You see, I don’t do mornings very well. I never have and I never will. I’m more you’re 2am kind of gal. Not 6am. So unless someone could guarantee me that my child will win Gold, I’m not getting up.
Is that selfish of me? Well, it’s not like the kids are old enough just yet to show ‘real promise’ in any particular sport so maybe I’ll change my tune. But it would have to be some ‘REAL PROMISE’ to get me up and going.
Jayne Kearney wrote a post on her Web Child blog about why we become parents. Apart from some anthropological urge to recreate oneself it’s a selfish decision.
I wanted to experience pregnancy, birth and parenting. But when does the pendulum swing from a selfish act to a selfless act? Does it ever? Are they the same side of the coin?
My daughter, who is 7, asked for flute lessons. So now I fork out money for a flute and flute lessons because she wants to do it. And I go without buying more shoes. But I want her to do it too. I find immense fulfillment and enjoyment out of seeing her progress. Selfish and selfless.
It’s no great revelation that parents do encourage activities that are important to them….and hopefully the children just comply like the good little offspring that they are.

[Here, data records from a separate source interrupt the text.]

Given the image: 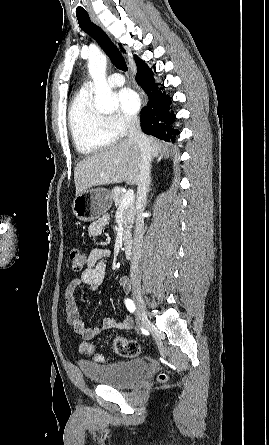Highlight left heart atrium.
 I'll list each match as a JSON object with an SVG mask.
<instances>
[{"instance_id": "1", "label": "left heart atrium", "mask_w": 269, "mask_h": 445, "mask_svg": "<svg viewBox=\"0 0 269 445\" xmlns=\"http://www.w3.org/2000/svg\"><path fill=\"white\" fill-rule=\"evenodd\" d=\"M117 97L123 113L126 115H135L138 112L140 107V98L134 90L124 88L119 91Z\"/></svg>"}]
</instances>
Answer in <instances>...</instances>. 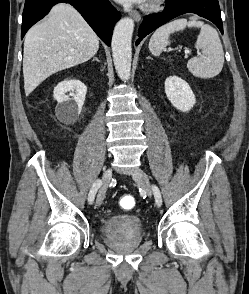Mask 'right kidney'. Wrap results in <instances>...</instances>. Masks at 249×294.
Returning a JSON list of instances; mask_svg holds the SVG:
<instances>
[{
    "mask_svg": "<svg viewBox=\"0 0 249 294\" xmlns=\"http://www.w3.org/2000/svg\"><path fill=\"white\" fill-rule=\"evenodd\" d=\"M75 91L73 97L68 92ZM87 87L77 79H66L54 88L53 96L58 102L56 114L62 122H75L81 113Z\"/></svg>",
    "mask_w": 249,
    "mask_h": 294,
    "instance_id": "1",
    "label": "right kidney"
}]
</instances>
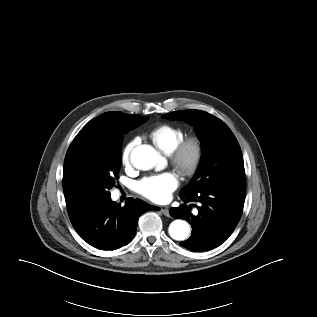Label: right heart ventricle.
<instances>
[{
  "label": "right heart ventricle",
  "instance_id": "e07e8e85",
  "mask_svg": "<svg viewBox=\"0 0 317 317\" xmlns=\"http://www.w3.org/2000/svg\"><path fill=\"white\" fill-rule=\"evenodd\" d=\"M185 131L171 124H160L152 128L148 137L164 153L170 154L184 138Z\"/></svg>",
  "mask_w": 317,
  "mask_h": 317
}]
</instances>
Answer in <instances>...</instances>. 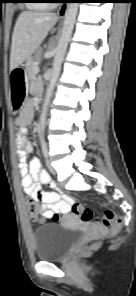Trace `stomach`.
Segmentation results:
<instances>
[{"label":"stomach","instance_id":"obj_1","mask_svg":"<svg viewBox=\"0 0 136 296\" xmlns=\"http://www.w3.org/2000/svg\"><path fill=\"white\" fill-rule=\"evenodd\" d=\"M26 74L27 69H12V84H26ZM25 90H28V85L12 86L13 103H11V108H13V111H20V108H23V105H25V101H30V96H28V93H25Z\"/></svg>","mask_w":136,"mask_h":296}]
</instances>
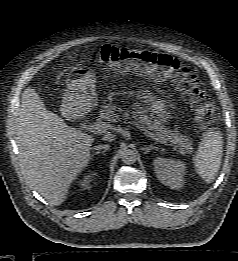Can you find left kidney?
<instances>
[{
	"label": "left kidney",
	"instance_id": "1",
	"mask_svg": "<svg viewBox=\"0 0 238 261\" xmlns=\"http://www.w3.org/2000/svg\"><path fill=\"white\" fill-rule=\"evenodd\" d=\"M154 171L160 182L172 189H181L184 185L185 164L180 160L156 157Z\"/></svg>",
	"mask_w": 238,
	"mask_h": 261
}]
</instances>
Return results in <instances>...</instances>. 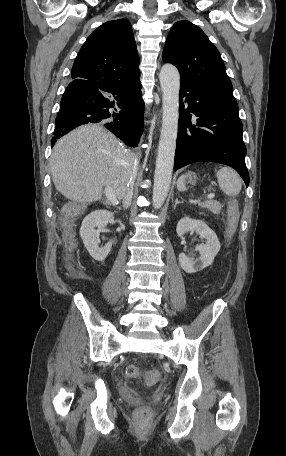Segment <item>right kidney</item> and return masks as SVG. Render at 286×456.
I'll use <instances>...</instances> for the list:
<instances>
[{
	"label": "right kidney",
	"mask_w": 286,
	"mask_h": 456,
	"mask_svg": "<svg viewBox=\"0 0 286 456\" xmlns=\"http://www.w3.org/2000/svg\"><path fill=\"white\" fill-rule=\"evenodd\" d=\"M112 217L113 213L108 210H95L82 221L80 236L90 256L96 261H104L111 251L112 242L99 247V230L105 228Z\"/></svg>",
	"instance_id": "right-kidney-1"
}]
</instances>
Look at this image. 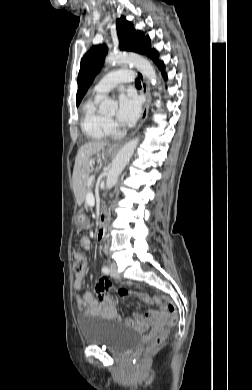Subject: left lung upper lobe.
Masks as SVG:
<instances>
[{"instance_id": "1", "label": "left lung upper lobe", "mask_w": 252, "mask_h": 390, "mask_svg": "<svg viewBox=\"0 0 252 390\" xmlns=\"http://www.w3.org/2000/svg\"><path fill=\"white\" fill-rule=\"evenodd\" d=\"M117 35L120 50L133 51L148 54L151 50L150 39L140 31H136L133 25L126 21L124 16L116 20ZM107 54L106 45L93 46L82 58L78 74V91L76 104H80L95 75L102 67L103 59Z\"/></svg>"}]
</instances>
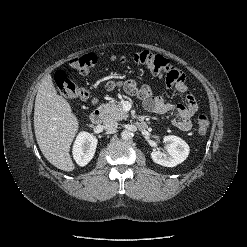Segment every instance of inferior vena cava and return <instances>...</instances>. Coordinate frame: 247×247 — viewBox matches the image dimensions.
Masks as SVG:
<instances>
[{"label":"inferior vena cava","mask_w":247,"mask_h":247,"mask_svg":"<svg viewBox=\"0 0 247 247\" xmlns=\"http://www.w3.org/2000/svg\"><path fill=\"white\" fill-rule=\"evenodd\" d=\"M103 125H104V129H105L106 131H114V130H116L117 127H118V123H117L116 120L113 119V118H108V119H106V120L104 121Z\"/></svg>","instance_id":"obj_1"}]
</instances>
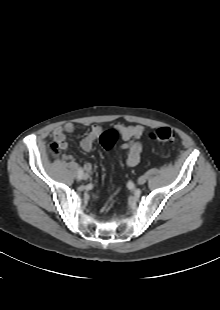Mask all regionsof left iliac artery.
<instances>
[{
    "label": "left iliac artery",
    "mask_w": 220,
    "mask_h": 310,
    "mask_svg": "<svg viewBox=\"0 0 220 310\" xmlns=\"http://www.w3.org/2000/svg\"><path fill=\"white\" fill-rule=\"evenodd\" d=\"M127 188H128L129 190L134 189V182H133V181H128V183H127Z\"/></svg>",
    "instance_id": "1"
}]
</instances>
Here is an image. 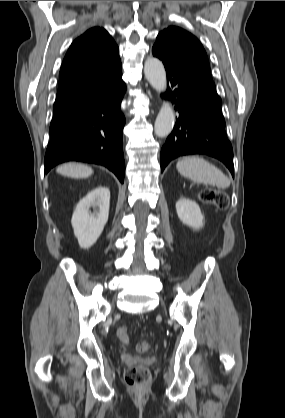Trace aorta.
I'll use <instances>...</instances> for the list:
<instances>
[{"label":"aorta","mask_w":285,"mask_h":418,"mask_svg":"<svg viewBox=\"0 0 285 418\" xmlns=\"http://www.w3.org/2000/svg\"><path fill=\"white\" fill-rule=\"evenodd\" d=\"M144 74L150 85L159 93L166 90V72L162 62L157 58H148L144 64ZM175 122L174 110L169 102H163L155 121L154 131L158 137L168 136Z\"/></svg>","instance_id":"762f6f07"}]
</instances>
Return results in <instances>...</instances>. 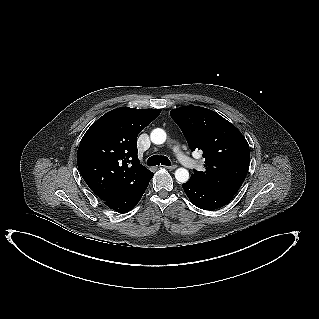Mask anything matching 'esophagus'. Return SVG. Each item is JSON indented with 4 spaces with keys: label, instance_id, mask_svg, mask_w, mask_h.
Wrapping results in <instances>:
<instances>
[{
    "label": "esophagus",
    "instance_id": "1",
    "mask_svg": "<svg viewBox=\"0 0 319 319\" xmlns=\"http://www.w3.org/2000/svg\"><path fill=\"white\" fill-rule=\"evenodd\" d=\"M166 169H168V170H174V169H176L177 168V166L176 165H171V166H164Z\"/></svg>",
    "mask_w": 319,
    "mask_h": 319
}]
</instances>
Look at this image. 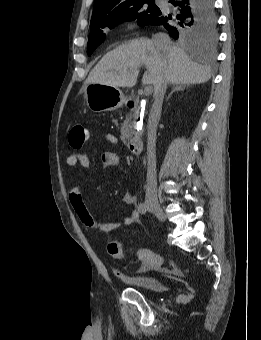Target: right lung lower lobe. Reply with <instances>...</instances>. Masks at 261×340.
I'll list each match as a JSON object with an SVG mask.
<instances>
[{
	"label": "right lung lower lobe",
	"mask_w": 261,
	"mask_h": 340,
	"mask_svg": "<svg viewBox=\"0 0 261 340\" xmlns=\"http://www.w3.org/2000/svg\"><path fill=\"white\" fill-rule=\"evenodd\" d=\"M171 10H160L151 25L164 26L170 36L176 39L174 23L179 22L194 10L199 14H215L214 0H169Z\"/></svg>",
	"instance_id": "1"
}]
</instances>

Well my netball days are slowly coming to a close. I’m not as fast as I used to be and I’m not about to get any faster. It is actually quite frustrating when the mind is still sharp but the body just isn’t willing.
Maybe I should find out if my daughter shows any real promise in netball. They don’t train in the morning.
And thankfully flute lessons don’t take place at 7am either.
I just live vicariously through her….but wait….we’re not supposed to do that either.